All nine cards are arranged in a row so that if the numbers are read from
left to right, the odd numbers are in increasing order. The even-numbered
cards can be in any order. An example is shown below.
1 8 4 3 5 7 2 6 9                                                                                                                                      How many ways can eight of these cards be selected and then arranged
in a row so that the odd numbers are in increasing order?

To solve the problem, we first need to analyze the requirements:

### Problem Breakdown:
1. We have nine cards numbered from 1 to 9.
2. The cards are arranged in a row such that the odd numbers (1, 3, 5, 7, 9) must be in increasing order.
3. The even-numbered cards (2, 4, 6, 8) can be in any order.
4. We need to find the number of ways to select and arrange **eight** cards so that the odd numbers are in increasing order.

### Step 1: Identify the Possible Scenarios
Since we are selecting eight cards out of the nine, we can consider which card is excluded. The excluded card could be:
- One of the odd numbers: 1, 3, 5, 7, 9 (5 possibilities)
- One of the even numbers: 2, 4, 6, 8 (4 possibilities)

### Case 1: Excluding an Odd Number
- If one odd number is excluded, say \(x\), then the remaining odd numbers must be in increasing order. The position of these remaining odd numbers is fixed.
- The number of remaining even cards is 4, which can be arranged in the 4 remaining spots in any order.

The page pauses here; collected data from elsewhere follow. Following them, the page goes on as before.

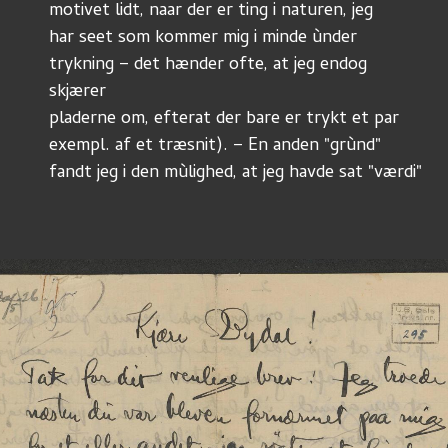
motivet lidt, naar der er ting i naturen, jeg
har seet som kommer mig i minde ùnder
trykning – det hænder ofte, at jeg endog 
skjærer
pladerne om, efterat der bare er trykt et par
exempl. af et træsnit). – En anden "grùnd"
fandt jeg i den mùlighed, at jeg havde sat "værdi"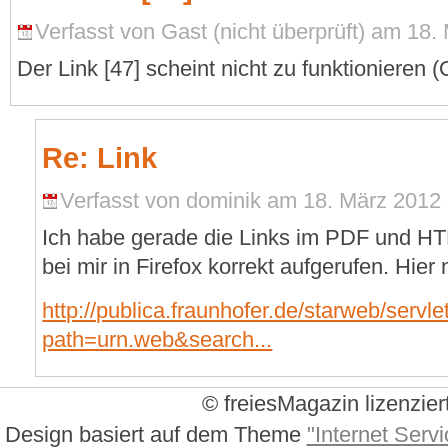
Verfasst von Gast (nicht überprüft) am 18.
Der Link [47] scheint nicht zu funktionieren
Re: Link
Verfasst von dominik am 18. März 2012 
Ich habe gerade die Links im PDF und HT
bei mir in Firefox korrekt aufgerufen. Hier
http://publica.fraunhofer.de/starweb/servl
path=urn.web&search...
© freiesMagazin lizenzier
Design basiert auf dem Theme
"Internet Servi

For example, if 1 is excluded, then the sequence must look like \(3, 5, 7, 9\) in that order, with the four even cards filling the remaining spaces.

For each choice of an odd number to exclude (5 choices), the 4 even numbers can be arranged in the 4 remaining spots in \(4!\) ways. So, the total number of arrangements for this case is:
\[
5 \times 4! = 5 \times 24 = 120 \text{ ways}
\]

### Case 2: Excluding an Even Number
- If one even number is excluded, then the five odd numbers must still be in their fixed increasing order.
- The remaining three even cards can be placed in any of the 3 remaining spots.

For each choice of an even number to exclude (4 choices), the 3 remaining even numbers can be arranged in the 3 remaining spots in \(3!\) ways. So, the total number of arrangements for this case is:
\[
4 \times 3! \times \binom{8}{3} = 4 \times 6 \times 56 = 1344 \text{ ways}
\]

### Total Number of Ways
Finally, the total number of ways to arrange the eight cards, considering both cases, is:
\[
120 + 1344 = 1464 \text{ ways}
\]

Thus, the total number of ways to select and arrange eight of these cards so that the odd numbers are in increasing order is **1464**.

Would you like a detailed breakdown of each step? Here are some related questions you might find interesting:

1. What if the cards were numbered from 1 to 10, with similar conditions?
2. How would the problem change if we had to exclude two cards instead of one?
3. Can you describe how the arrangements would differ if the odd numbers had to be in *decreasing* order?
4. How would you calculate the number of arrangements if there were more even cards than odd ones?
5. Could this problem be generalized to cards numbered from 1 to any arbitrary \( n \)?

**Tip:** When working with combinatorial problems, breaking down the problem into manageable cases is often a helpful strategy.

Explore how to arrange eight cards numbered 1 to 9 with increasing odd numbers and any order for even numbers. Learn about combinatorial arrangements and factorials. Suitable for advanced high school students.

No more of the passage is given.